Technology Intelsat signs up for Orbital’s satellite life-extension service

Intelsat signs up for Orbital’s satellite life-extension service

David Thompson, president and chief executive officer of Orbital ATK Inc.
David Thompson, president and chief executive officer of Orbital ATK Inc.

Intelsat SA will be the first customer for Orbital ATK Inc’s new service that will use robotic vehicles to fix damaged satellites in space, the companies said on Tuesday.

Orbital ATK plans to launch the first of a planned fleet of five robotic servicing vehicles in 2018, its chief executive, David Thompson, told reporters at a press conference at the Space Symposium in Colorado Springs, Colorado. The satellite repair business is part of a $1 billion investment by Orbital in future space technologies.

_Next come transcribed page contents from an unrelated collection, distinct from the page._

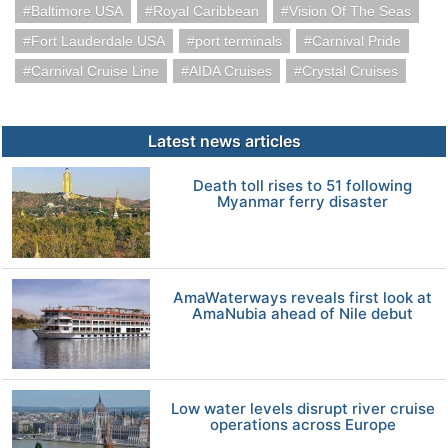
Baltimore USA
Royal Caribbean
Vision Of The Seas
Fort Lauderdale USA
port terminals
Carnival Pride
Carnival Cruise Line
AIDA Cruises
Crystal Cruises
Latest news articles
Death toll rises to 51 following
Myanmar ferry disaster
AmaWaterways reveals first look at
AmaNubia ahead of Nile debut
Low water levels disrupt river cruise
operations across Europe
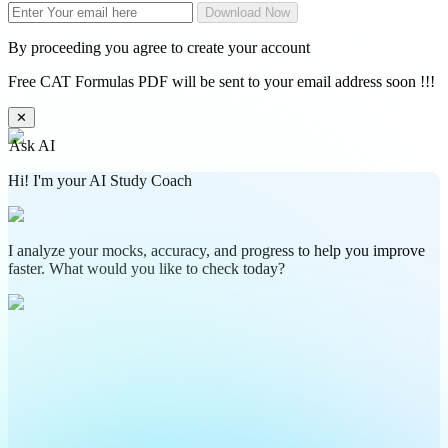
Download Now
By proceeding you agree to create your account
Free CAT Formulas PDF will be sent to your email address soon !!!
✕
Ask AI
Hi! I'm your AI Study Coach
I analyze your mocks, accuracy, and progress to help you improve
faster. What would you like to check today?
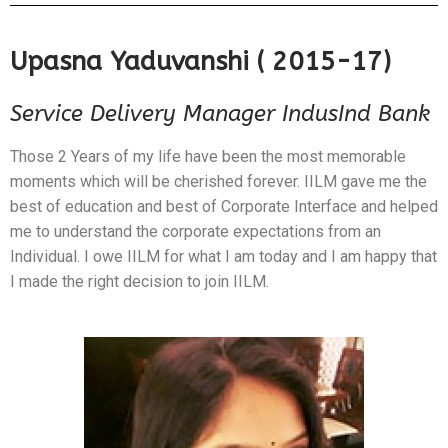
Upasna Yaduvanshi ( 2015-17)
Service Delivery Manager IndusInd Bank
Those 2 Years of my life have been the most memorable
moments which will be cherished forever. IILM gave me the
best of education and best of Corporate Interface and helped
me to understand the corporate expectations from an
Individual. I owe IILM for what I am today and I am happy that
I made the right decision to join IILM.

Orbital’s service vehicle will serve initially just as a jet backpack, extending the life of a satellite by providing an alternative maneuvering system.

Future satellite servicing vehicles, however, will be able to fix problems, such as unfurling a jammed solar array, refueling satellites and even assembling satellites in orbit, Thompson said.

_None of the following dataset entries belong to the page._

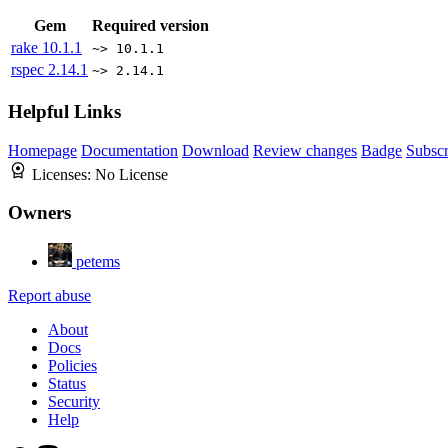
Gem
Required version
rake
10.1.1
~> 10.1.1
rspec
2.14.1
~> 2.14.1
Helpful Links
Homepage
Documentation
Download
Review changes
Badge
Subscr
Licenses:
No License
Owners
petems
Report abuse
About
Docs
Policies
Status
Security
Help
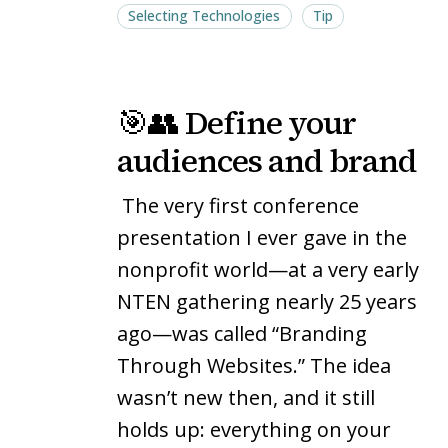
Selecting Technologies
Tip
🎯
🎯
🎯👥 Define your
👥
👥
Define
Define
audiences and brand
your
your
The very first conference
audiences
audiences
and
and
presentation I ever gave in the
brand
brand
nonprofit world—at a very early
NTEN gathering nearly 25 years
ago—was called “Branding
Through Websites.” The idea
wasn’t new then, and it still
holds up: everything on your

Intelsat will pay Orbital an undisclosed amount for five years when Orbital’s Mission Extension Vehicle, or MEV, is attached to its working spacecraft, Intelsat Chief Executive Stephen Spengler said at the press conference.

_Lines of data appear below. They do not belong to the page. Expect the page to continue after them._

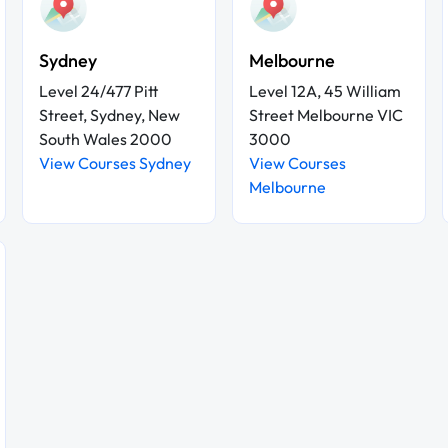
Sydney
Melbourne
Level 24/477 Pitt
Level 12A, 45 William
Street, Sydney, New
Street Melbourne VIC
South Wales 2000
3000
View Courses Sydney
View Courses
Melbourne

Orbital’s spacecraft will first head to a defunct Intelsat satellite to demonstrate its ability to attach itself. It will then undock, fly to an operational Intelsat spacecraft that is running low on fuel and reattach itself, kicking off a five-year service contract with Intelsat.

Intelsat has not yet identified which of its 49 satellites will host the MEV.

“Having the ability to add five years or more on any particular satellite … provides an enormous amount of fleet flexibility. The economic value of this is to enhance the revenue stream over longer periods,” Spengler said.

Once Intelsat is finished with the MEV, it can move on to service another customer’s satellite, Tom Wilson, president of Orbital’s new Space Logistics, LLC subsidiary, told Reuters.

The servicing satellite is destined to remain operational for 15 to 16 years, Wilson said.

With about 200 commercial communications satellites in orbit, the market for satellite life extensions is “already sizeable and one that will grow considerably over the next decade,” Thompson said.

While Orbital’s new business is aimed initially at commercial satellite operators, the company expects the U.S. government will be interested in its services as well.